Azul. El mar descansa bajo la mirada del niño, que recostado sobre la arena, sopesa la calma del día. En el horizonte, de pronto un punto. Una mancha oscura, que de a poco se agiganta, cobra forma, se hace objeto.
Las pupilas lo enfocan, su cuerpo espera. No se mueve, solo respira. Es paciente, no sabe de minutos ni horas. Aquello es inmenso. Descomunal. Jamás ha visto nada igual. De todas formas, aguarda, no corre, no escapa, solo aguarda.
Las aguas se inquietan, lanzándose contra la costa. Parece enojadas, molestas que le han quitado la serenidad. La mancha que ya no es mancha, que ahora es objeto, oculta detrás de si gran parte del cielo. Solo entonces, el niño, deja de ser niño. Se incorpora y camina hacia el azul, acortando distancia con eso que está llegando a la isla. No tiene miedo, tampoco curiosidad.
- ¡Un niño! ¡Hay un niño en la playa!
Escucha sonidos que no identifica. En lo alto de aquello, hay seres que caminan de un lado a otro. Otros, descienden al agua dentro objetos más pequeños. Se pone alerta. Por alguna razón, siente que puede convertirse en presa. Y entonces, se aleja.
- ¡Qué no se vaya! ¡Necesitamos que alguien nos diga dónde estamos!
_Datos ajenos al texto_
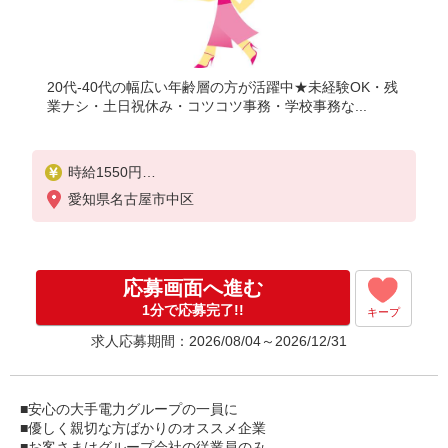
20代-40代の幅広い年齢層の方が活躍中★未経験OK・残
業ナシ・土日祝休み・コツコツ事務・学校事務な...
時給1550円
【月収例】時給1,550円×7時間15分×月21日＝235,98
愛知県名古屋市中区
7円＋残業代
応募画面へ進む
1分で応募完了!!
キープ
求人応募期間：2026/08/04～2026/12/31
■安心の大手電力グループの一員に
■優しく親切な方ばかりのオススメ企業
■お客さまはグループ会社の従業員のみ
Deja atrás las voces, y vuelve a la vegetación espesa, donde la noche se esconde del día. Siente sonidos más fuertes, varios, pero aquello ya no le interesa. Se interna entre la maleza y los árboles, perdiéndose sin perderse cada vez más en la isla, dejándose devorar por el paisaje, sabiéndose a salvo, lejos de cualquier peligro.
Se detiene delante de su sitio, bajo la gran roca. Allí donde duermen sus padres desde el último frío, cada día más quietos, más apestosos, perdiendo el color que les conocía. Ya no escucha las voces. Está en la penumbra, solo.
Negro. La nada descansa bajo la mirada del niño, que recostado sobre la piedra, sopesa la calma de la noche.